Each night operation concluded as soon as dawn began to break and we would return to camp for a welcome cup of coffee and breakfast.  One morning, I was the first back in camp and was in the process of making a brew when I heard the distant sound of a vehicle and a lot of laughter.  In the quiet of the early dawn, noise travelled a long way.  Actually the laughter grew louder and continued until the party arrived back at camp, still laughing.
Apparently they had sent in one of the rangers ( who I will not name) to make the catch and as he was approaching the animal, Harry, who was holding the spotlight, happened to notice a movement to one side.  It turned  out to be a leopard that was stalking the same impala as the ranger!  Always up for a laugh, Harry decided to see what would happen so the crew with him were able to watch the event unfold.
As the ranger was about to pounce on the animal, the leopard had the same idea and according to the onlookers, the leopard won the race by a couple of feet and disappeared into the darkness complete with the unfortunate impala!  When they reached camp I could see that the ranger concerned was far from amused but it certainly got a laugh out of his colleagues.
On new years’ eve we were invited by Ranger Henry Pringle and his wife Jacqui to spend the evening with them at Marongora.  A braai was arranged and was attended by the Cantles’, Bobby and Tammy Thompson,  and Charlie Ross who was the Senior Tsetse Field Officer  stationed at Makuti, 10 miles away.  Despite being in the middle of the rains it was a clear dry evening so we sat outside and listened to the multitude of night sounds that emanated from the surrounding hills.

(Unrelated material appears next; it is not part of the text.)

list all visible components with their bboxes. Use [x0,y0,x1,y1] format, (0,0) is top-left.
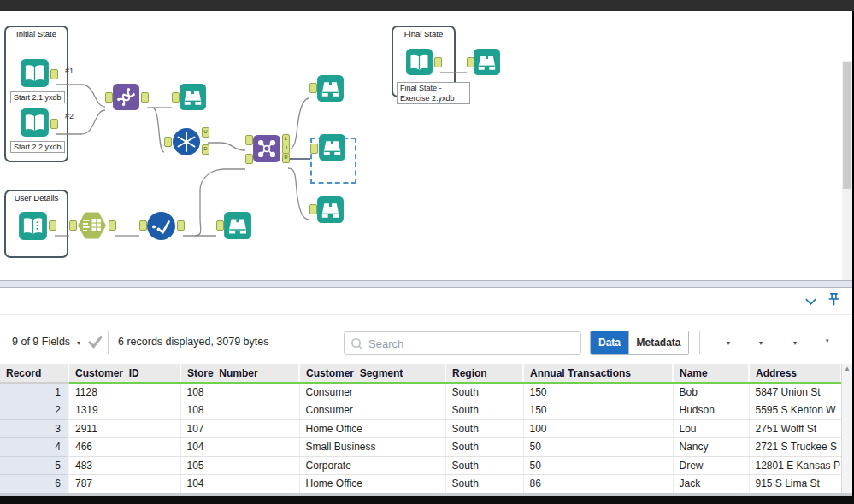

When midnight approached, Charlie, who was a true Scotsman, surprisingly produced a set of bagpipes and offered to play Auld Lang Syne to welcome in the new year.  We decided to form a chain like a Conga dance and with Charlie in the lead, proceeded up and down the tracks in the camp.  It was a very unique way to bring in the new year but Harrys dogs did not entirely agree.  As soon as Charlie pumped up the pipes and started to play, the dogs let out almighty yells which disturbed the baboons in the nearby hills which in turn provoked a reaction from the odd leopard or two.
The cacophony that resulted is very hard to describe but we had to admit, it was one new years’ eve we would never forget.